Because there are so many clinical offerings, you should consult with the faculty and staff of the Clinical & Advocacy Programs Office as well as the Career Development & Public Service Office for advice and guidance on which programs will fit with your educational and career goals. Recognizing that acquiring professional skills and values in a real-world context is an essential component of legal education, BU Law guarantees every interested student at least one clinical opportunity during his or her second or third year of law school. All clinics have a class component to accompany the fieldwork.
Civil Litigation Program (Housing, Employment, Family & Disability Clinic)
In the Housing, Employment, Family & Disability Clinic, you can represent tenants in eviction defenses in housing court, claimants in unemployment compensation appeals, parties in divorces in probate court, and claimants in Social Security disability hearings.
Civil Litigation Program (Employment Rights Clinic)
In the Employment Rights Clinic, you can represent clients in unemployment compensation cases. You may also handle wage and hour disputes, discrimination/sexual harassment cases, and Family Medical Leave Act cases.
Criminal Law Clinical Program
Full-Year Clinics as Prosecutor or Defender
In the Criminal Law Clinical Program, you will learn firsthand what it means to be a criminal law attorney. You can conduct investigations to formulate trial strategy, file pre-trial motions, participate in plea bargaining, try cases, and make sentencing arguments. Students follow their cases from beginning to end; in recent years some clinic students have even taken their cases to the Massachusetts Supreme Judicial Court.
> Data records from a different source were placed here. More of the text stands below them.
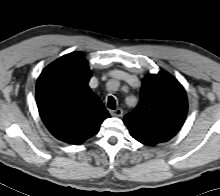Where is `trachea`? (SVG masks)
<instances>
[{
  "label": "trachea",
  "mask_w": 220,
  "mask_h": 196,
  "mask_svg": "<svg viewBox=\"0 0 220 196\" xmlns=\"http://www.w3.org/2000/svg\"><path fill=\"white\" fill-rule=\"evenodd\" d=\"M107 107L110 108V109H115L116 101H115L114 97H112V96L108 97Z\"/></svg>",
  "instance_id": "1"
}]
</instances>
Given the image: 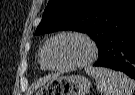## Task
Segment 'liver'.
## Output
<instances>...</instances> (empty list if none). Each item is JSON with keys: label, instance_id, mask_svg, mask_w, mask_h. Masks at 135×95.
Instances as JSON below:
<instances>
[{"label": "liver", "instance_id": "obj_1", "mask_svg": "<svg viewBox=\"0 0 135 95\" xmlns=\"http://www.w3.org/2000/svg\"><path fill=\"white\" fill-rule=\"evenodd\" d=\"M56 77H57L56 75H52V76H48V77L44 78L43 80H41L40 82L37 83V85L35 86V89L45 85L50 79H54Z\"/></svg>", "mask_w": 135, "mask_h": 95}]
</instances>
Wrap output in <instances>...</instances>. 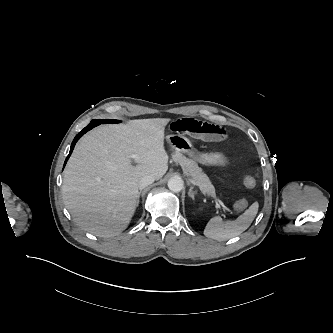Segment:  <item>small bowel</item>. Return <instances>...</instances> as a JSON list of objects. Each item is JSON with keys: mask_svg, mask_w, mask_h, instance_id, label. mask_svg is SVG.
I'll return each instance as SVG.
<instances>
[{"mask_svg": "<svg viewBox=\"0 0 333 333\" xmlns=\"http://www.w3.org/2000/svg\"><path fill=\"white\" fill-rule=\"evenodd\" d=\"M169 128L173 133L188 135L207 142L221 141L227 136L223 127L190 117L172 121Z\"/></svg>", "mask_w": 333, "mask_h": 333, "instance_id": "obj_1", "label": "small bowel"}]
</instances>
Entrepreneurship, Intellectual Property & Cyberlaw Program (Entrepreneurship & IP Clinic)
In the Entrepreneurship & IP Clinic, you will assist MIT and BU student entrepreneurs starting new or growing existing businesses focused on innovative technologies, products, or services.
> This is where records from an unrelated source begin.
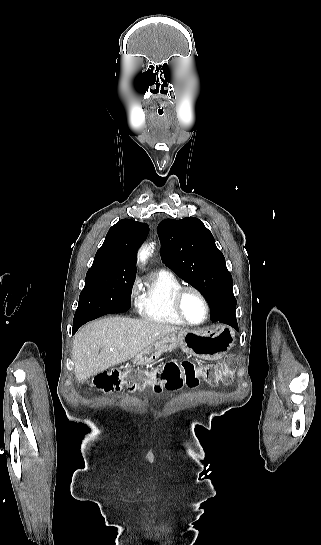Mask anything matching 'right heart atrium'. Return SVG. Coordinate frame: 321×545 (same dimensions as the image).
Returning <instances> with one entry per match:
<instances>
[{
	"label": "right heart atrium",
	"mask_w": 321,
	"mask_h": 545,
	"mask_svg": "<svg viewBox=\"0 0 321 545\" xmlns=\"http://www.w3.org/2000/svg\"><path fill=\"white\" fill-rule=\"evenodd\" d=\"M140 292L141 289L138 282L133 281L129 290V296L133 304H136L141 299Z\"/></svg>",
	"instance_id": "right-heart-atrium-1"
}]
</instances>
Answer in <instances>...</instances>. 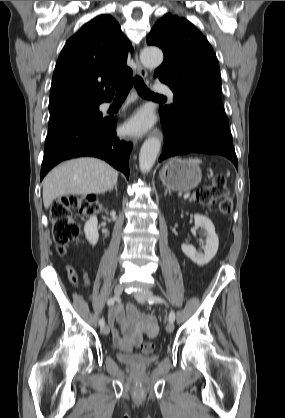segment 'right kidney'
<instances>
[{"label":"right kidney","mask_w":285,"mask_h":418,"mask_svg":"<svg viewBox=\"0 0 285 418\" xmlns=\"http://www.w3.org/2000/svg\"><path fill=\"white\" fill-rule=\"evenodd\" d=\"M97 225H98V220L96 216H91L84 225L85 236L87 240L89 241V243L92 244L93 246L96 245L99 239Z\"/></svg>","instance_id":"right-kidney-1"}]
</instances>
Entrepreneurship, Intellectual Property & Cyberlaw Program (Technology & Cyberlaw Clinic)
In the Technology & Cyberlaw Clinic, you will advise MIT and BU students on laws and regulations that may affect their innovation-related academic and extracurricular activities in areas that may include cyber crime, privacy issues, data security, and intellectual property.
Human Trafficking Clinic
One- or Two-Semester Program
The Human Trafficking Clinic offers a unique opportunity for students to work on legal cases of human trafficking, a widespread and serious human rights violation. Clinic students engage in a wide variety of legal activities, including direct representation of trafficking survivors, community education, and legal advocacy. Clinic students directly represent trafficking survivors in a variety of contexts including: applications for T-visas, and applications for victim compensation. Students also collaborate with a variety of stakeholders, including law enforcement, survivor-led organizations, government officials, and non-governmental organizations, to identify solutions to combat human trafficking.
Immigrants’ Rights Clinic
In the Immigrants’ Rights Clinic, you will likely represent a refugee fleeing human rights abuses in a full asylum trial before the Immigration Court. You will also represent a newly arrived unaccompanied child facing deportation in a juvenile-related hearing to find a stable and safe home in the United States.
International Human Rights Clinic
In the International Human Rights Clinic, you can work on human rights projects, file briefs and amicus briefs on international human rights law issues in US domestic courts, and participate in universal jurisdiction claims in the US and other courts.
Wrongful Convictions Clinic
In the Wrongful Convictions Clinic, you will screen applications from prisoners claiming innocence: scrutinize transcripts, forensic evidence, motions and appeals, and report to the New England Innocence Project.